Abends besuchten wir den Gottesdienst der evangelisch-baptistischen Kirche. Diesen werde ich vermutlich nicht so schnell wieder vergessen.
Monica, Michael, Aaron, Julie, Taischa und ich folgten auch der zweiten Einladung. Wir betraten die „Kirche“ und merkten sofort, dass wir hier falsch waren. Der Pastor, oder vielmehr der, der am meisten redete, war angezogen wie ein schlechter Moderator einer noch schlechteren Lotterieverlosung. Vielleicht lag es an der Art seiner Bewegungen, an seiner Golduhr, an seinem komischen Anzug oder an der Art, wie er sich lässig an der Kanzel abstützte. Auch der Vorhang hinter ihm bot weder einen feierlichen, noch einen kirchlichen Anblick. Der Gottesdienst dauerte mehr als zwei Stunden, wobei seine Predigt die ganze Zeit von lautem Seufzen, Rufen, Stöhnen und Weinen unterbrochen wurde. Alles wirkte fremd und überzogen. Wie uns Monica übersetze, handelte die Predigt von der Kreuzigung Christi. Vielleicht hatte der Mann im Anzug seiner Gemeinde aufgetragen, den Schmerz der Kreuzigung nachzuempfinden, auf jeden Fall fingen alle wie auf Knopfdruck an zu schreien und steigerten sich bis ins laute Weinen hinein.

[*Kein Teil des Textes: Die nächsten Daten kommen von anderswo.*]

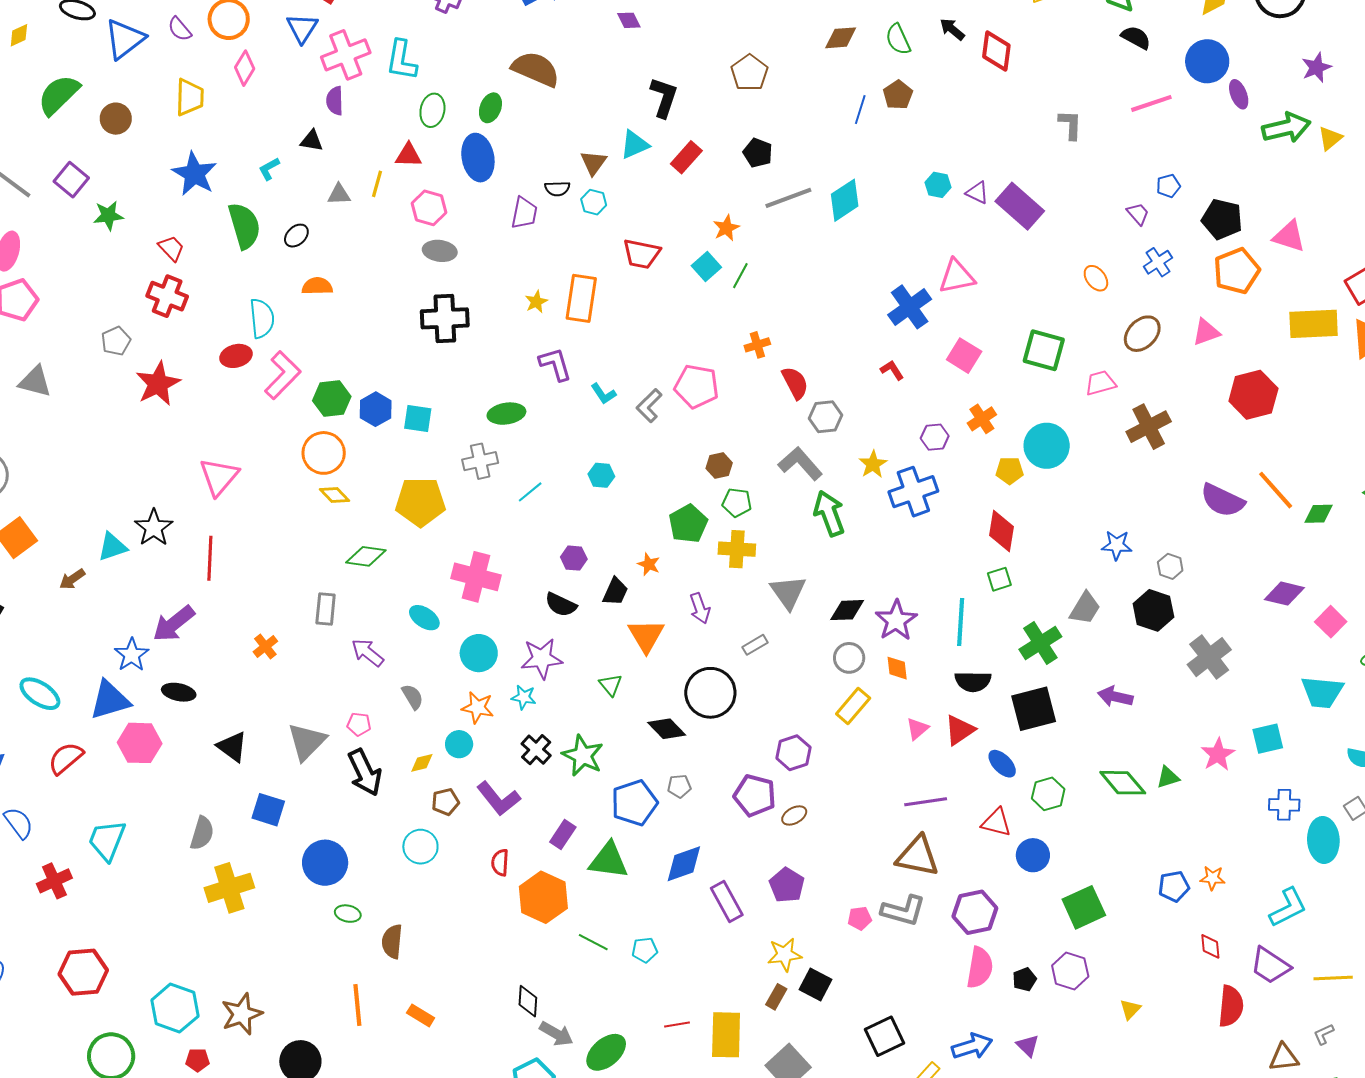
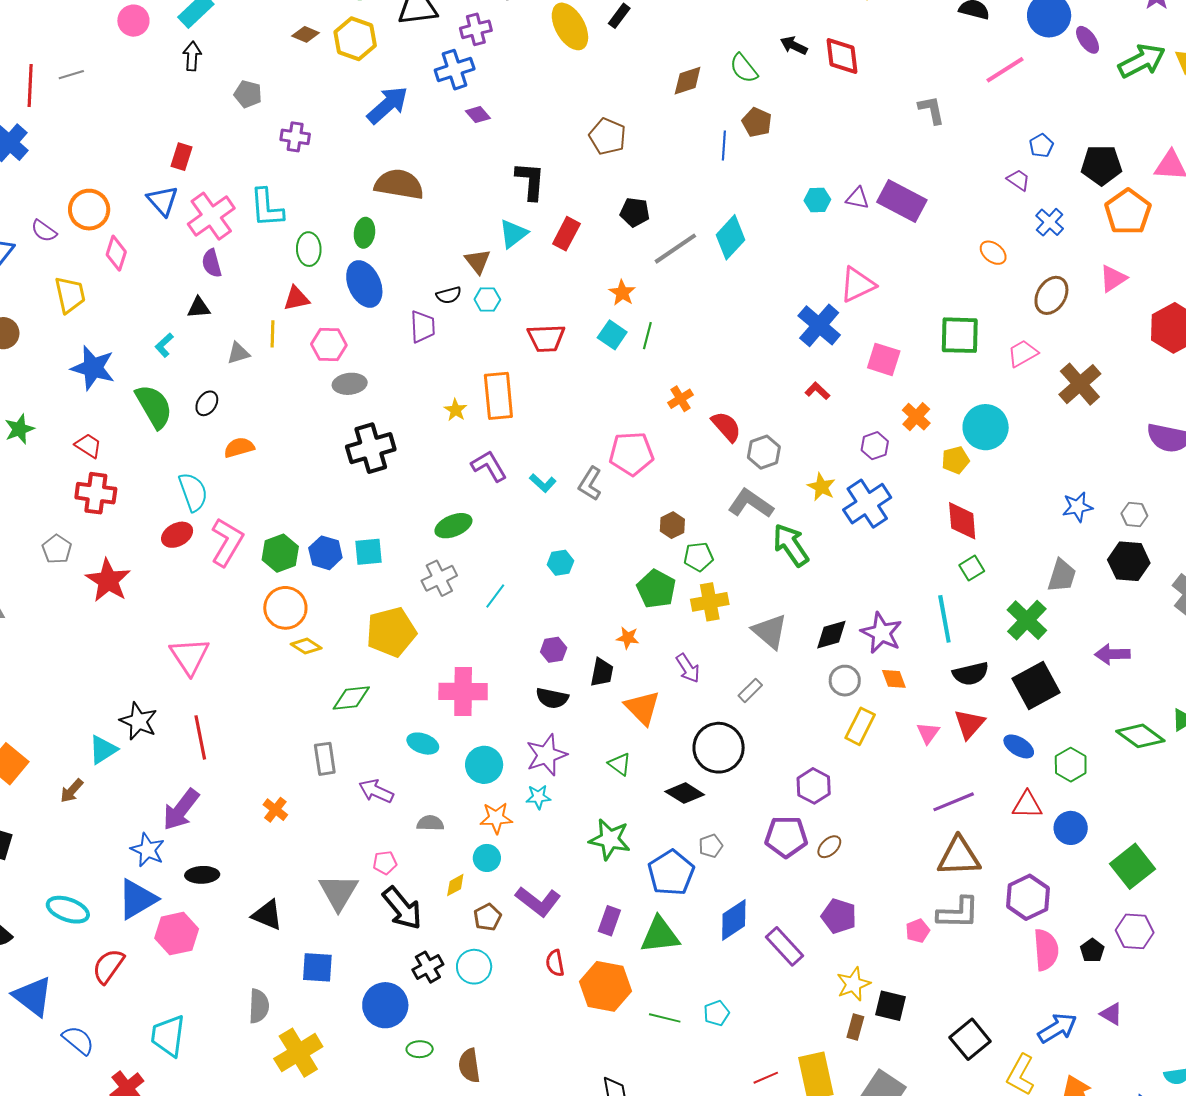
gray semicircle: (413, 697) -> (430, 823), turned -44
black cross: (536, 750) -> (428, 967), moved, turned 32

Der Mann im Anzug stachelte sein armes Publikum immer weiter an und quälte sie gefühlte vier Stunden lang mit seiner Predigt. Irgendwann wurde es uns zu bunt und wir verließen den „Gottesdienst“ nach zwei Stunden Dauerbeschallung völlig gerädert und mit dem dringenden Wunsch nach Erholung.